* _Try it_: Report only the number of lines in the records that contain the word "located".

* _Raw data_:
•••••

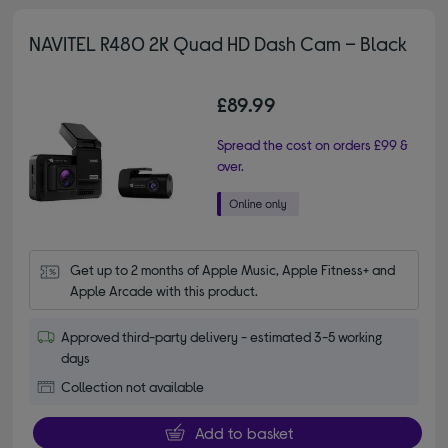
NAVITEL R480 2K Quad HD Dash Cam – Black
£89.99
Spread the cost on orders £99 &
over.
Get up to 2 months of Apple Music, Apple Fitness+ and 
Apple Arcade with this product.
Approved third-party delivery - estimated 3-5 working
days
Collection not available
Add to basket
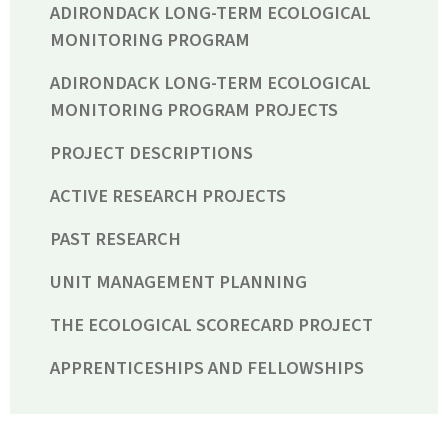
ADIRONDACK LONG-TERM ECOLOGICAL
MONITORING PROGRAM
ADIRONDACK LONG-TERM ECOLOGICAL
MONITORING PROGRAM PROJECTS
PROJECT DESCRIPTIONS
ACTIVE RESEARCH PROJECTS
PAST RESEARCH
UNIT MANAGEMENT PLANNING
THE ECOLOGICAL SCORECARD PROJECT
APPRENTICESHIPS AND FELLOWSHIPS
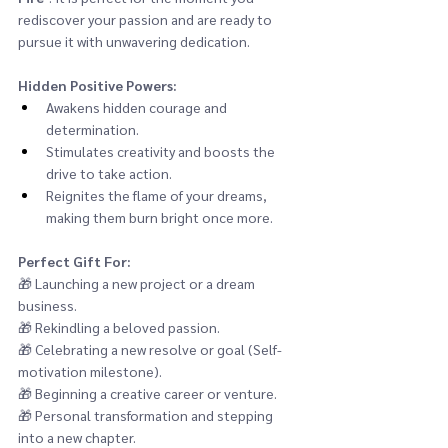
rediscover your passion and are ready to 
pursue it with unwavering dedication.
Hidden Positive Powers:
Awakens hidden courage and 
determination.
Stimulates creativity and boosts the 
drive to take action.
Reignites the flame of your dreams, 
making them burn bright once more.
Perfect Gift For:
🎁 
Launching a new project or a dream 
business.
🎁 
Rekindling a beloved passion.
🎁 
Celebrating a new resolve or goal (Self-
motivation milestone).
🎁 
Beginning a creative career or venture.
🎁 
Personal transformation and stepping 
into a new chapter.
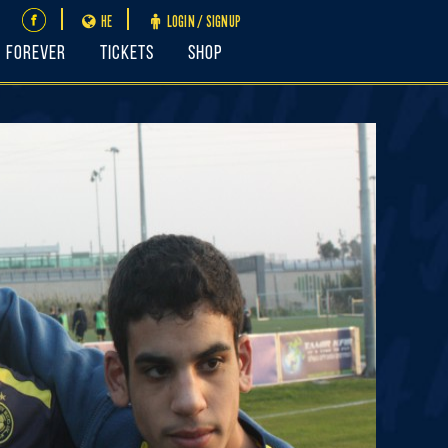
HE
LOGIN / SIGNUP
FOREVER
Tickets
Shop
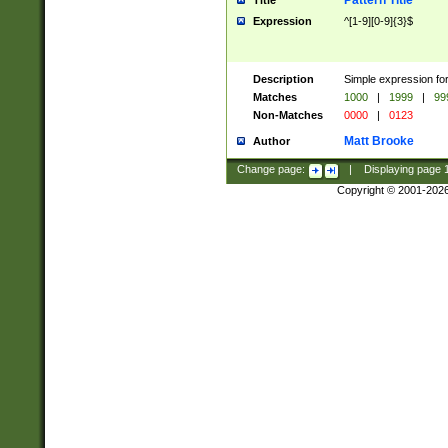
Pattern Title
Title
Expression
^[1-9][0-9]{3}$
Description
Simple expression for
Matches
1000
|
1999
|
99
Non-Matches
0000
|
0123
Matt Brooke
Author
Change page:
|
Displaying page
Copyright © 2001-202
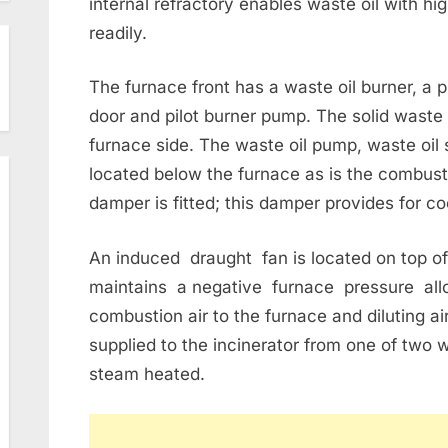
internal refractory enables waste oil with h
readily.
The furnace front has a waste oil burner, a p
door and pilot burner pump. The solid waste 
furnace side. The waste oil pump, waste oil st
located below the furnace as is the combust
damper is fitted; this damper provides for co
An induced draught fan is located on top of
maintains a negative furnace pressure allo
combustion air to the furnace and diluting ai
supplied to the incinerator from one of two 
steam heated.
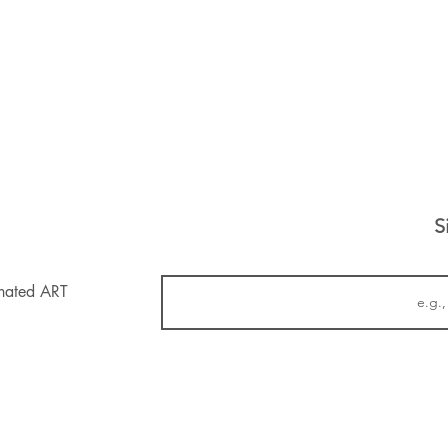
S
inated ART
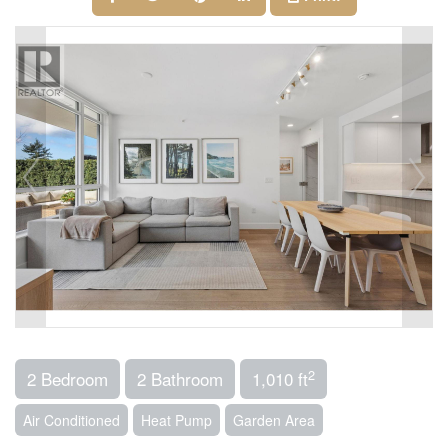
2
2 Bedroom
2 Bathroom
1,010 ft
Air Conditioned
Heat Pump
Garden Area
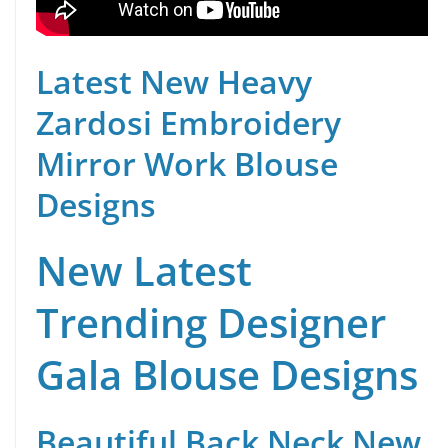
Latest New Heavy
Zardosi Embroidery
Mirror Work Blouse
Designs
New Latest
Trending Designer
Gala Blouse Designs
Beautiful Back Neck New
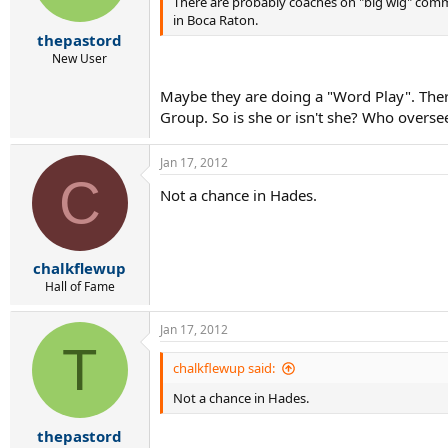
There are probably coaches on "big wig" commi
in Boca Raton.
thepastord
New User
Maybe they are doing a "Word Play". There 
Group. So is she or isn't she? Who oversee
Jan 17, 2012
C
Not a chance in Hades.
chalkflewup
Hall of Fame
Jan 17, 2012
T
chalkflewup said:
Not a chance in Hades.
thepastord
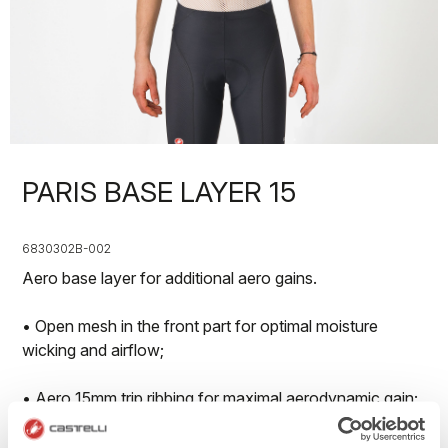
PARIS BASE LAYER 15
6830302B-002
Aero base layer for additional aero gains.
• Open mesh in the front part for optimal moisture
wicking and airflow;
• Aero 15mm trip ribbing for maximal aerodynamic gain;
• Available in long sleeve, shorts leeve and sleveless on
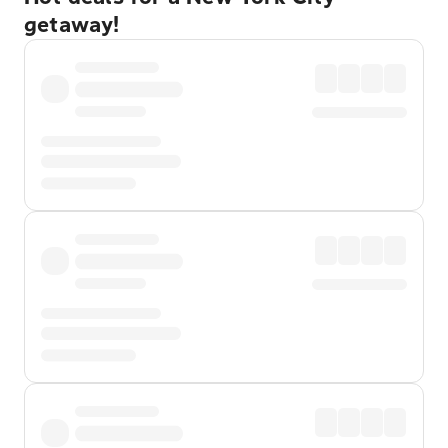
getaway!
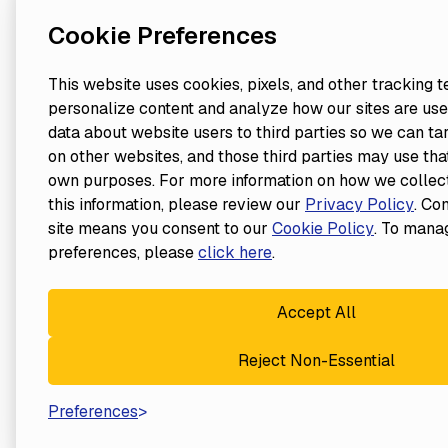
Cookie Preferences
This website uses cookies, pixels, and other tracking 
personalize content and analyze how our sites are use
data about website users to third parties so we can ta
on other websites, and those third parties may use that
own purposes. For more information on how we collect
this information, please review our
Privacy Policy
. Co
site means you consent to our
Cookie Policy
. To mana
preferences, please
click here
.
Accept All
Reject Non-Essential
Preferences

•••••

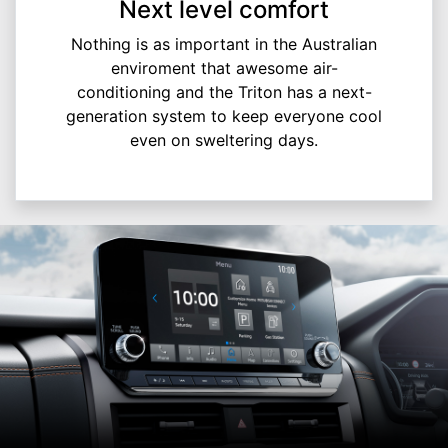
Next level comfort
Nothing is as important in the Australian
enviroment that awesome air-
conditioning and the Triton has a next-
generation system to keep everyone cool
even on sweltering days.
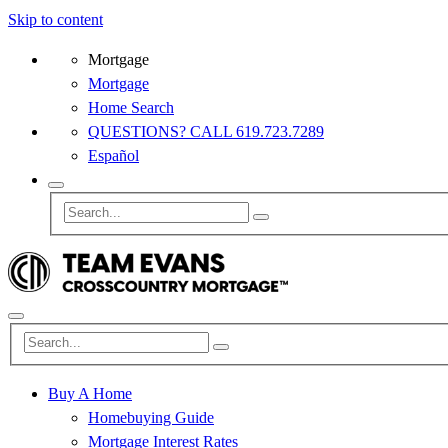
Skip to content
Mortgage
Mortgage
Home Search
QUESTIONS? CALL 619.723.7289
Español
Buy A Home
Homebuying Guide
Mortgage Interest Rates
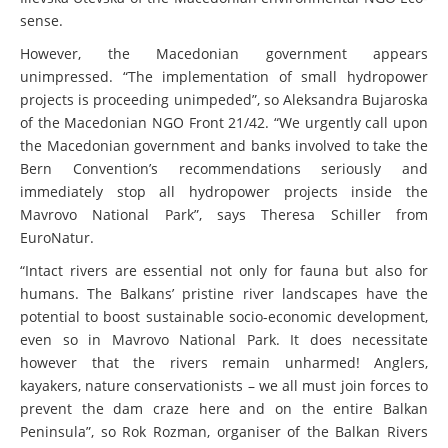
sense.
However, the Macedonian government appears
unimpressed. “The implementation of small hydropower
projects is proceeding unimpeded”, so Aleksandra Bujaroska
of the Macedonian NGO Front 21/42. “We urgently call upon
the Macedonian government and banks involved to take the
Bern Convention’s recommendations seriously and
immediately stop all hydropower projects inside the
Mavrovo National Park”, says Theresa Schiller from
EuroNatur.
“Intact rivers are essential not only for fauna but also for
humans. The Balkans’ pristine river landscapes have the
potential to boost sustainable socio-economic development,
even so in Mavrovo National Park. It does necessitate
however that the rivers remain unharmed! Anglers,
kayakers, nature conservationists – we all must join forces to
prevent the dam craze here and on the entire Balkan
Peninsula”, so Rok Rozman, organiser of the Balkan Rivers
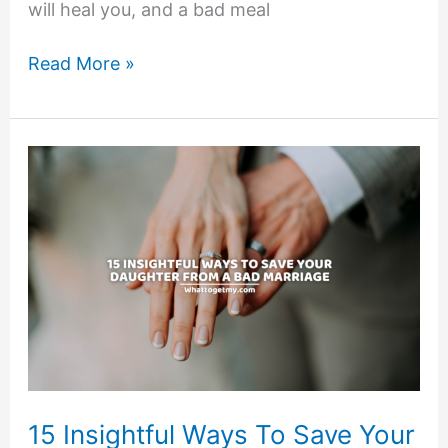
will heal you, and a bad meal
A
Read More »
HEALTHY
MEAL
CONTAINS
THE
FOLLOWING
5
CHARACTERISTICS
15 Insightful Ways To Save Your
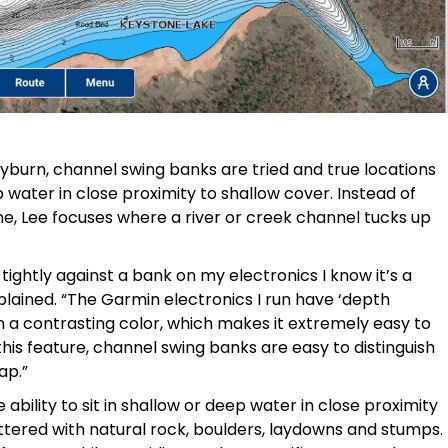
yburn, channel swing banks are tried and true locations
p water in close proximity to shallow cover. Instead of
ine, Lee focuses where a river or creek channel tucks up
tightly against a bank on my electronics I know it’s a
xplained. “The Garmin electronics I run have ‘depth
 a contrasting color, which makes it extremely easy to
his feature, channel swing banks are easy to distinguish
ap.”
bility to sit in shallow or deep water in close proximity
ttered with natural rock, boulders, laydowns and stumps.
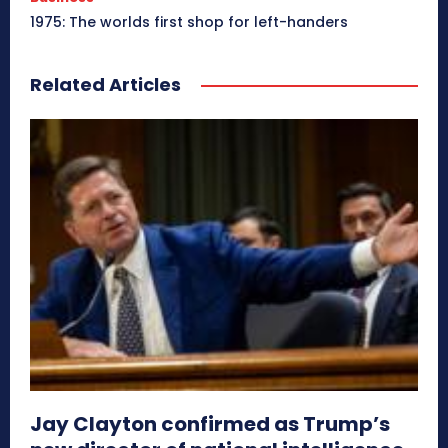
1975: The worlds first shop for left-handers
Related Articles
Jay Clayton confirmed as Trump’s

•••••

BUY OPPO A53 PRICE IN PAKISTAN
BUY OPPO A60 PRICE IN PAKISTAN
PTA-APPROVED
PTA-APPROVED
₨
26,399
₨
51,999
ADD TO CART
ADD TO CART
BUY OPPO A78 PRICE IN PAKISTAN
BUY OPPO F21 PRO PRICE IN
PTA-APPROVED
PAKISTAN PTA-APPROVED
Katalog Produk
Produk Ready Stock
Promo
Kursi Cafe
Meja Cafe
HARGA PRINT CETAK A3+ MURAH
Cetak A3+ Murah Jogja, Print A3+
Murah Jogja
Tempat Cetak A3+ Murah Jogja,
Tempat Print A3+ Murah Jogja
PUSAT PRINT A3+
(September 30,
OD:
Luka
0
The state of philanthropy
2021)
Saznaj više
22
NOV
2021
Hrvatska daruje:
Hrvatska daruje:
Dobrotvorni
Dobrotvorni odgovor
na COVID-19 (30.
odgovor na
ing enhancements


•••••

* _Result_: 2